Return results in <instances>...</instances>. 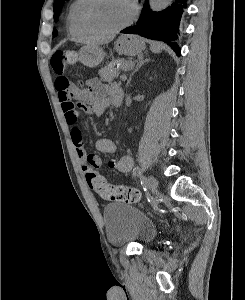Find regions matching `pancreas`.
<instances>
[{"instance_id":"pancreas-1","label":"pancreas","mask_w":245,"mask_h":300,"mask_svg":"<svg viewBox=\"0 0 245 300\" xmlns=\"http://www.w3.org/2000/svg\"><path fill=\"white\" fill-rule=\"evenodd\" d=\"M119 62L120 63V67L119 68H115V64ZM131 61H112L109 64L105 65L103 68H101L99 70V76L101 77V79L103 81L106 82H112L115 78L118 77L120 70L124 69L126 67V65H128Z\"/></svg>"}]
</instances>
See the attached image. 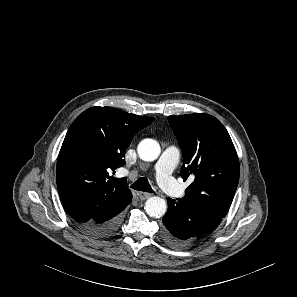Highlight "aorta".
Listing matches in <instances>:
<instances>
[{
  "instance_id": "obj_1",
  "label": "aorta",
  "mask_w": 297,
  "mask_h": 297,
  "mask_svg": "<svg viewBox=\"0 0 297 297\" xmlns=\"http://www.w3.org/2000/svg\"><path fill=\"white\" fill-rule=\"evenodd\" d=\"M137 152L142 160L154 161L159 156L160 147L156 141L144 139L139 143ZM144 209L150 217L159 218L166 213V201L158 196L150 197L146 201Z\"/></svg>"
}]
</instances>
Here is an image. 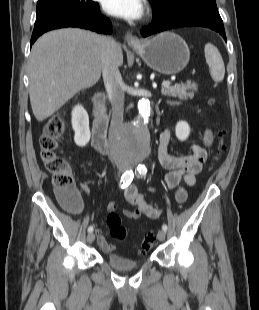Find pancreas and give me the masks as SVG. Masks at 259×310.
I'll return each instance as SVG.
<instances>
[{
	"mask_svg": "<svg viewBox=\"0 0 259 310\" xmlns=\"http://www.w3.org/2000/svg\"><path fill=\"white\" fill-rule=\"evenodd\" d=\"M197 88L198 87L195 82L188 80L186 83L163 87L161 92L165 96L177 97L181 100H188L194 97Z\"/></svg>",
	"mask_w": 259,
	"mask_h": 310,
	"instance_id": "cf45deb5",
	"label": "pancreas"
}]
</instances>
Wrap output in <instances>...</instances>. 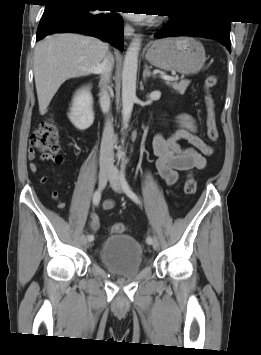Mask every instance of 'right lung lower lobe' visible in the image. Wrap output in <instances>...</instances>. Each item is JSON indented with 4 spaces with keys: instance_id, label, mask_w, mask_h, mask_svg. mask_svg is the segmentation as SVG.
Listing matches in <instances>:
<instances>
[{
    "instance_id": "obj_1",
    "label": "right lung lower lobe",
    "mask_w": 261,
    "mask_h": 355,
    "mask_svg": "<svg viewBox=\"0 0 261 355\" xmlns=\"http://www.w3.org/2000/svg\"><path fill=\"white\" fill-rule=\"evenodd\" d=\"M36 41L51 33H84L123 50V20L117 13H98L89 0H45Z\"/></svg>"
}]
</instances>
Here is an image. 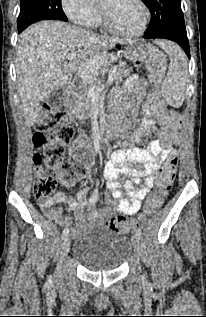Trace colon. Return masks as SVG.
Listing matches in <instances>:
<instances>
[{
  "mask_svg": "<svg viewBox=\"0 0 206 317\" xmlns=\"http://www.w3.org/2000/svg\"><path fill=\"white\" fill-rule=\"evenodd\" d=\"M147 67L150 81L159 88L166 69L164 54L159 51L153 53L147 62ZM162 125L167 129L177 130L181 126L180 115L173 110L166 111ZM73 137L74 128L65 112L51 105H43L33 137L35 147L41 151L34 155L36 179L33 194L37 200L50 198L57 187V180L50 171L55 172L61 181H74L87 174L90 153L86 140H79L75 153L71 157L66 156V149ZM177 166L178 157L174 153L159 170L155 180L156 190L148 198L140 220L153 215L162 206L165 196L172 187ZM137 224L138 221L120 215L107 220L108 227L116 232H129Z\"/></svg>",
  "mask_w": 206,
  "mask_h": 317,
  "instance_id": "5ec220e1",
  "label": "colon"
}]
</instances>
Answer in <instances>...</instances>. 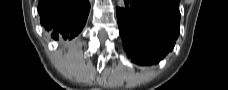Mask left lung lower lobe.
Instances as JSON below:
<instances>
[{
    "label": "left lung lower lobe",
    "mask_w": 228,
    "mask_h": 90,
    "mask_svg": "<svg viewBox=\"0 0 228 90\" xmlns=\"http://www.w3.org/2000/svg\"><path fill=\"white\" fill-rule=\"evenodd\" d=\"M119 32L129 57L139 64L159 62L179 35V0H125L117 8Z\"/></svg>",
    "instance_id": "1"
}]
</instances>
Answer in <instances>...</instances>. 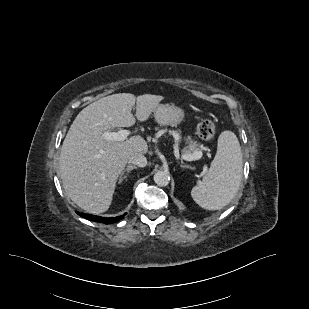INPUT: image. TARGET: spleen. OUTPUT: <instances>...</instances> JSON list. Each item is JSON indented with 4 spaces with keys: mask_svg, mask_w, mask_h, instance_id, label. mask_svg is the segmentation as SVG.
Masks as SVG:
<instances>
[{
    "mask_svg": "<svg viewBox=\"0 0 309 309\" xmlns=\"http://www.w3.org/2000/svg\"><path fill=\"white\" fill-rule=\"evenodd\" d=\"M243 158L238 138L223 131L218 138L217 153L211 166L192 188L193 200L207 210H220L229 204L241 184Z\"/></svg>",
    "mask_w": 309,
    "mask_h": 309,
    "instance_id": "1",
    "label": "spleen"
}]
</instances>
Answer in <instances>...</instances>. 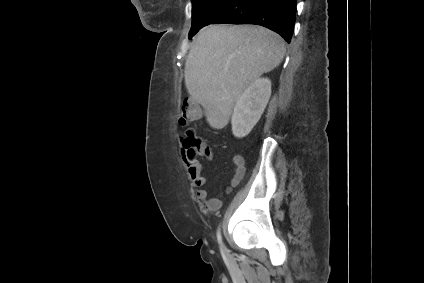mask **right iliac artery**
<instances>
[{
  "instance_id": "82829eb1",
  "label": "right iliac artery",
  "mask_w": 424,
  "mask_h": 283,
  "mask_svg": "<svg viewBox=\"0 0 424 283\" xmlns=\"http://www.w3.org/2000/svg\"><path fill=\"white\" fill-rule=\"evenodd\" d=\"M217 240H218V243L221 247V250L224 251L225 247H224V244L222 242V236H221L220 228H218V230H217Z\"/></svg>"
}]
</instances>
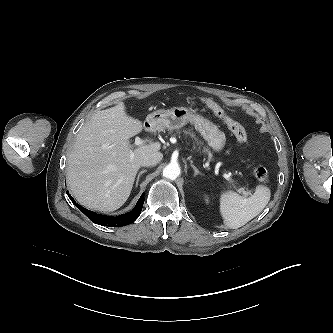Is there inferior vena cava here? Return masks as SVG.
<instances>
[{
	"label": "inferior vena cava",
	"mask_w": 333,
	"mask_h": 333,
	"mask_svg": "<svg viewBox=\"0 0 333 333\" xmlns=\"http://www.w3.org/2000/svg\"><path fill=\"white\" fill-rule=\"evenodd\" d=\"M162 157L163 155L160 152L149 153L142 157L140 163L146 167L154 166L161 161Z\"/></svg>",
	"instance_id": "602c4592"
}]
</instances>
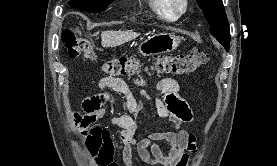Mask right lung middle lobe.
<instances>
[{"mask_svg":"<svg viewBox=\"0 0 277 166\" xmlns=\"http://www.w3.org/2000/svg\"><path fill=\"white\" fill-rule=\"evenodd\" d=\"M114 0H71L68 4L72 8L90 12H101Z\"/></svg>","mask_w":277,"mask_h":166,"instance_id":"right-lung-middle-lobe-1","label":"right lung middle lobe"}]
</instances>
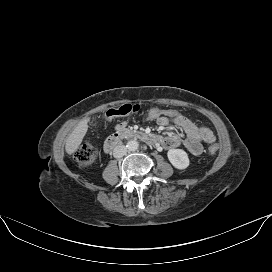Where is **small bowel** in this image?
<instances>
[{
	"label": "small bowel",
	"mask_w": 272,
	"mask_h": 272,
	"mask_svg": "<svg viewBox=\"0 0 272 272\" xmlns=\"http://www.w3.org/2000/svg\"><path fill=\"white\" fill-rule=\"evenodd\" d=\"M157 123L160 126L173 124L182 129L185 133V138H181L174 133L166 137H161V143L167 149H174L183 145L192 155H200L203 151L204 143H213L215 141V135L209 128L197 126L185 116L174 119L160 118L157 120ZM123 126L124 124H120L119 128Z\"/></svg>",
	"instance_id": "1"
}]
</instances>
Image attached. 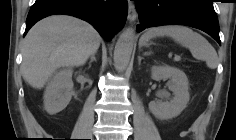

▶ **Task instructions**
I would like you to retype exactly the lines running from the one containing "Is there inferior" to the last line of the entries, both included, leaving all pictures out.

▶ **Written reply**
Is there inferior vena cava here? Return masks as SVG.
<instances>
[{
	"label": "inferior vena cava",
	"mask_w": 333,
	"mask_h": 333,
	"mask_svg": "<svg viewBox=\"0 0 333 333\" xmlns=\"http://www.w3.org/2000/svg\"><path fill=\"white\" fill-rule=\"evenodd\" d=\"M162 157L163 155L160 152L149 153L142 157L140 163L146 167L154 166L161 161Z\"/></svg>",
	"instance_id": "602c4592"
}]
</instances>
Mask right lung middle lobe.
<instances>
[{"mask_svg":"<svg viewBox=\"0 0 277 166\" xmlns=\"http://www.w3.org/2000/svg\"><path fill=\"white\" fill-rule=\"evenodd\" d=\"M114 0H71L68 4L72 8L90 12H101Z\"/></svg>","mask_w":277,"mask_h":166,"instance_id":"right-lung-middle-lobe-1","label":"right lung middle lobe"}]
</instances>
Where is **small bowel** in this image?
<instances>
[{
	"label": "small bowel",
	"mask_w": 272,
	"mask_h": 272,
	"mask_svg": "<svg viewBox=\"0 0 272 272\" xmlns=\"http://www.w3.org/2000/svg\"><path fill=\"white\" fill-rule=\"evenodd\" d=\"M157 123L160 126L173 124L182 129L185 133V138H181L174 133L166 137H161V143L167 149H174L183 145L192 155H200L203 151L204 143H213L215 141V135L209 128L197 126L185 116L174 119L160 118L157 120ZM123 126L124 124H120L119 128Z\"/></svg>",
	"instance_id": "1"
}]
</instances>
Image attached. 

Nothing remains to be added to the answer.